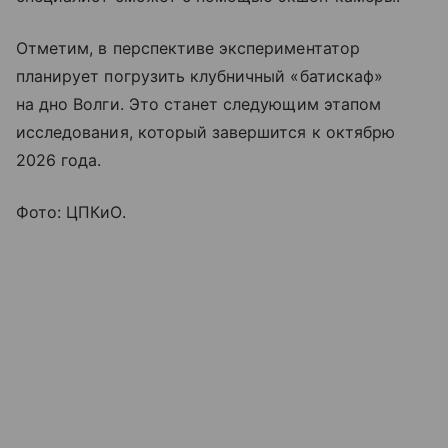
Отметим, в перспективе экспериментатор
планирует погрузить клубничный «батискаф»
на дно Волги. Это станет следующим этапом
исследования, который завершится к октябрю
2026 года.
Фото: ЦПКиО.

# # # # # # #

> **Exercise**
Restate word for word the lines from the one holding "планирует погрузить клубничный" through the last line of the listing, omitting every earlier line.

> **Exercise solution**
планирует погрузить клубничный «батискаф»
на дно Волги. Это станет следующим этапом
исследования, который завершится к октябрю
2026 года.
Фото: ЦПКиО.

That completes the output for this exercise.